Juan González Álvarez
Miembro de los Teólogos del Pueblo
Cuando Dios creó al ser humano “lo creó a su imagen y semejanza” (Gn 1,26) de ahí que la vida de la persona es sagrada e inviolable. La dignidad del hombre y la mujer no consiste en lo que hace, menos aún en lo que tiene, si no en lo que es, ser persona. Por esta razón el ser humano tiene un valor absoluto, es decir, el respeto incondicional que se le tiene en cuanto a persona.
Sin embargo, los Obispos de Latinoamérica nos indican que: “La cultura actual tiende a proponer estilos de ser y de vivir contrarios a la naturaleza y dignidad del ser humano. El impacto dominante de los ídolos de poder, la riqueza y el placer efímero se han transformado, por encima del valor de la persona, en la norma máxima de funcionamiento y el criterio decisivo en la organización social”, (Aparecida N.387).
Nosotros somos testigos de cómo el ídolo del poder se ha ensañado de muchos funcionarios, tanto políticos como de otras instituciones, que se supone están al servicio del desarrollo de la humanidad, pero que lamentablemente han ocupado estos espacios para sus intereses egoístas, no importando si tienen que violar los derechos de las mayorías, con tal de mantener el poder y sus intereses personales, partidistas, sectoriales o de grupúsculos.
Por otro lado, la idolatría de la riqueza de los que tienen la responsabilidad de administrarla y distribuirla, de una manera equitativa, tanto el gobierno como las entidades públicas y privadas, han llevado a la mayoría a una grave situación de miseria, al no invertir en los derechos fundamentales de la persona. Todo esto por haber tergiversado el sentido de las riquezas, olvidando que ella debe estar al servicio de una vida digna del ser humano y no a la inversa.

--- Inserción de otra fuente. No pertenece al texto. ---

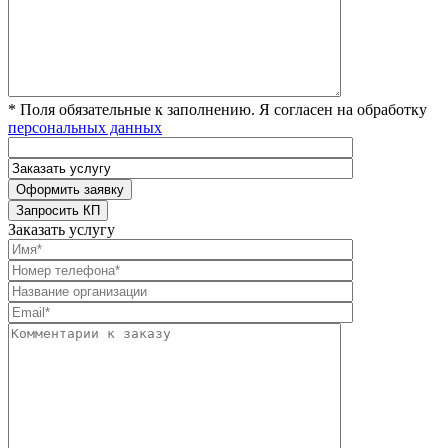
* Поля обязательные к заполнению. Я согласен на обработку
персональных данных
Заказать услугу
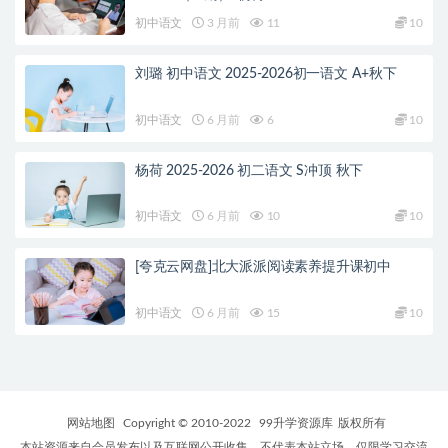
初中语文
3 月前
11
10
刘璐 初中语文 2025-2026初一语文 A+秋下
初中语文
6 月前
6
10
杨荷 2025-2026 初二语文 S冲顶 秋下
初中语文
6 月前
10
10
[夸克云网盘]北大派派阅读素养提升课初中
初中语文
6 月前
15
10
网站地图
Copyright © 2010-2022
99升学资源库
版权所有
本站资源来自会员发布以及互联网公开收集，不代表本站立场，仅限学习交流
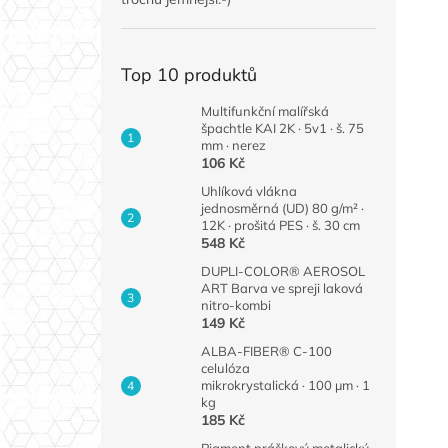
Top 10 produktů
Multifunkční malířská
špachtle KAI 2K · 5v1 · š. 75
mm · nerez
106 Kč
Uhlíková vlákna
jednosměrná (UD) 80 g/m² ·
12K · prošitá PES · š. 30 cm
548 Kč
DUPLI-COLOR® AEROSOL
ART Barva ve spreji laková
nitro-kombi
149 Kč
ALBA-FIBER® C-100
celulóza
mikrokrystalická · 100 µm · 1
kg
185 Kč
Pigment práškový metalický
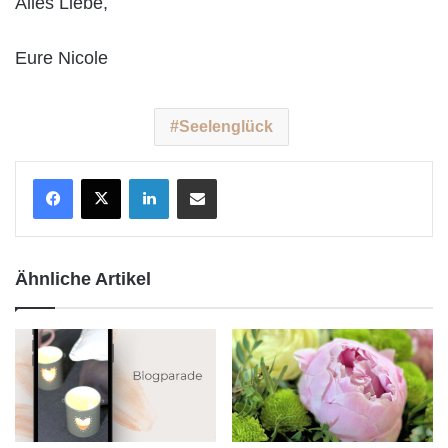
Alles Liebe,
Eure Nicole
Seelenglück
LinkedIn
Teile per E-Mail
Ähnliche Artikel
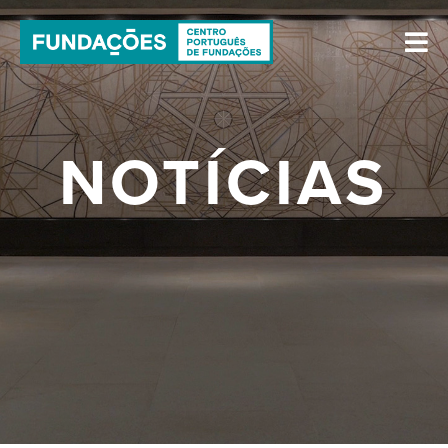
NOTÍCIAS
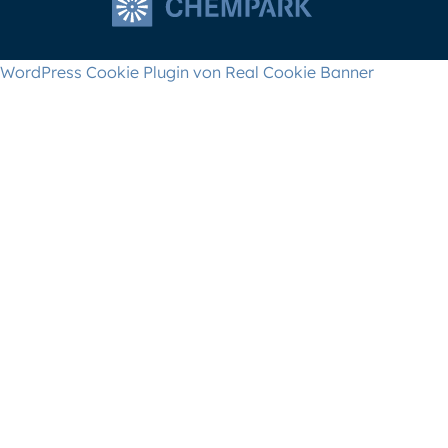
WordPress Cookie Plugin von Real Cookie Banner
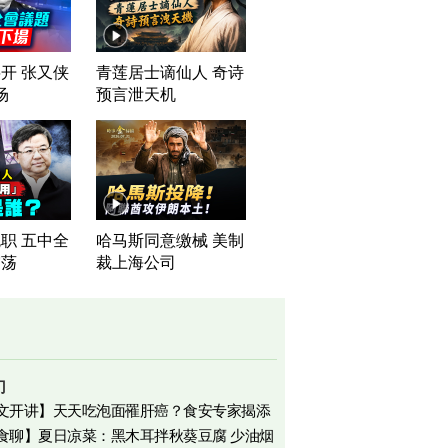
开 张又侠
青莲居士谪仙人 奇诗
场
预言泄天机
职 五中全
哈马斯同意缴械 美制
震荡
裁上海公司
门
文开讲】天天吃泡面罹肝癌？食安专家揭添
食聊】夏日凉菜：黑木耳拌秋葵豆腐 少油烟
相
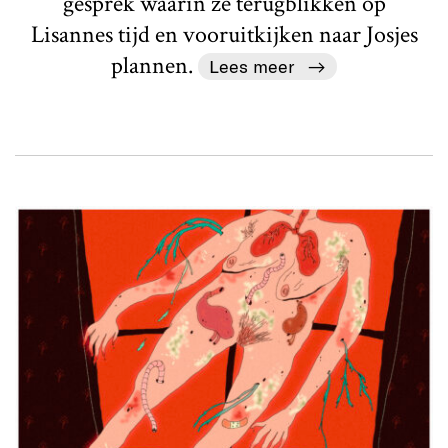
gesprek waarin ze terugblikken op
Lisannes tijd en vooruitkijken naar Josjes
plannen.
Lees meer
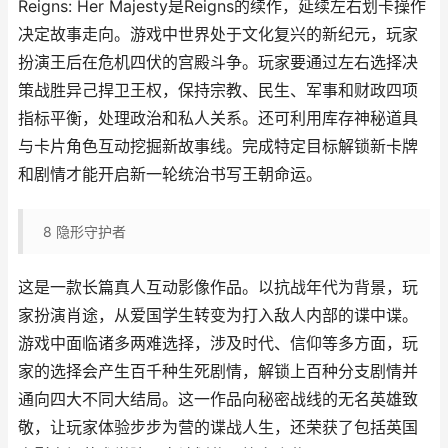
Reigns: Her Majesty是Reigns的续作，延续左右划卡操作
决定故事走向。游戏中世界处于文化复兴的新纪元，玩家
扮演王后在危机四伏的宫殿斗争。玩家要通过左右选择决
策战胜异己捍卫王权，保持宗教、民生、军事和财政四项
指标平衡，处理政治和私人关系。还可利用库存神秘道具
与卡片角色互动挖掘新故事线。完成特定目标解锁新卡牌
和剧情才能开启新一轮统治书写王朝命运。
8
隐形守护者
这是一款长篇真人互动影像作品。以抗战年代为背景，玩
家扮演肖途，从爱国学生转变为打入敌人内部的谍中谍。
游戏中面临诸多两难选择，涉及时代、信仰等多方面，玩
家的选择会产生百千种生死剧情，解锁上百种分支剧情并
通向四大不同大结局。这一作品向秘密战线的无名英雄致
敬，让玩家体验步步为营的谍战人生，还荣获了包括英国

La buena noticia, es que por medio del misterio de la encarnación, Dios se hizo humano y puso su morada entre nosotros (Jn 1, 14). Al ser así, asumió toda nuestra condición y situación. Y esto significó la redención de toda la humanidad. El Dios de Jesucristo es un Dios integral, de ahí que al encarnarse Jesucristo en la humanidad, lleva a trascender todas las dimensiones del ser humano, para que tengan vida y la tengan en abundancia (Jn 10, 10).
El libro de los Hechos de los Apóstoles, describe que Jesús “pasó haciendo el bien y curó a todos los oprimidos por el diablo, porque Dios estaba con él” (Hch 10,38). Toda la existencia de Jesús, en especial su vida ministerial, fue un darse para la humanidad, con una opción preferencial por aquellos que no valían nada para la sociedad dominante de aquella época.

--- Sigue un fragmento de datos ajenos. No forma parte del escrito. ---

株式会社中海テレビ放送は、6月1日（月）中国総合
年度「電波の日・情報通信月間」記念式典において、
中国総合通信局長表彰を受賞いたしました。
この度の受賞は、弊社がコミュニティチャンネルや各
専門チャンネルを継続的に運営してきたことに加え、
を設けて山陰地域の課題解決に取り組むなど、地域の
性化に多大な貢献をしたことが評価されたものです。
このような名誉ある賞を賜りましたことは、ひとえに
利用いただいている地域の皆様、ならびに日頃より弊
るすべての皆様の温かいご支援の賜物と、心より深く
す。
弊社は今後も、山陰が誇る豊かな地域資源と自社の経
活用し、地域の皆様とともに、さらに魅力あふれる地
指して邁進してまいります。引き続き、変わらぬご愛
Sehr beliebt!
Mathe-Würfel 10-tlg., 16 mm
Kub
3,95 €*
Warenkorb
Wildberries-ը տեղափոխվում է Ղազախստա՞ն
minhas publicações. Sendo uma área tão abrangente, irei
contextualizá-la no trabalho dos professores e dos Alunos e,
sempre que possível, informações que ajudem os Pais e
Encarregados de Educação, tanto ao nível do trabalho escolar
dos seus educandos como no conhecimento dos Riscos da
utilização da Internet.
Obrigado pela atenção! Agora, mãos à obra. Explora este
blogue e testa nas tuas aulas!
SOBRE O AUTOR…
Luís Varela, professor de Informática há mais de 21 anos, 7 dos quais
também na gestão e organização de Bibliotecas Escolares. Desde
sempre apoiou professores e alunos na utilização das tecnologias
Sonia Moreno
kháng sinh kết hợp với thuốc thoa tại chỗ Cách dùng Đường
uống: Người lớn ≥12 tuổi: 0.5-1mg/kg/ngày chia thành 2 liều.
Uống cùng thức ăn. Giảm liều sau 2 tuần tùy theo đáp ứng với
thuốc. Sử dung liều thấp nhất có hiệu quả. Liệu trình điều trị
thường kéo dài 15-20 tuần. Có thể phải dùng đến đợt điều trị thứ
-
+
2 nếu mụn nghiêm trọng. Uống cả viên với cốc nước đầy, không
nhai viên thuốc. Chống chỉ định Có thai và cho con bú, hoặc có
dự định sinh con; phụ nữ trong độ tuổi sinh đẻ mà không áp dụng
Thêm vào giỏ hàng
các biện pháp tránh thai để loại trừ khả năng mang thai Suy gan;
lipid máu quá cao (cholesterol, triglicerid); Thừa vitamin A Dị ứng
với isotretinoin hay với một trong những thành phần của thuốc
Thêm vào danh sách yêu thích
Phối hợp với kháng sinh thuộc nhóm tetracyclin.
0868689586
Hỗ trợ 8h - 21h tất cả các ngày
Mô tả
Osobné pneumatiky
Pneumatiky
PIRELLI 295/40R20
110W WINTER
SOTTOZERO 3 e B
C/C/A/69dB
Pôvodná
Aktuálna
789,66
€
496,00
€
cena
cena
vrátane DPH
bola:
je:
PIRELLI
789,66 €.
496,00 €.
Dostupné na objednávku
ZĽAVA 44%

De esta manera se comprende que el ser humano no es tan sólo una de las realidades del mundo, ni siquiera la mejor. No es un objeto sino un sujeto, dotado con voluntad y libertad, representante de Dios en la creación. “Creado por Dios y refleja algo de su gloria. Por esta razón cada persona humana es digna de nuestra entrega” (EG N.274).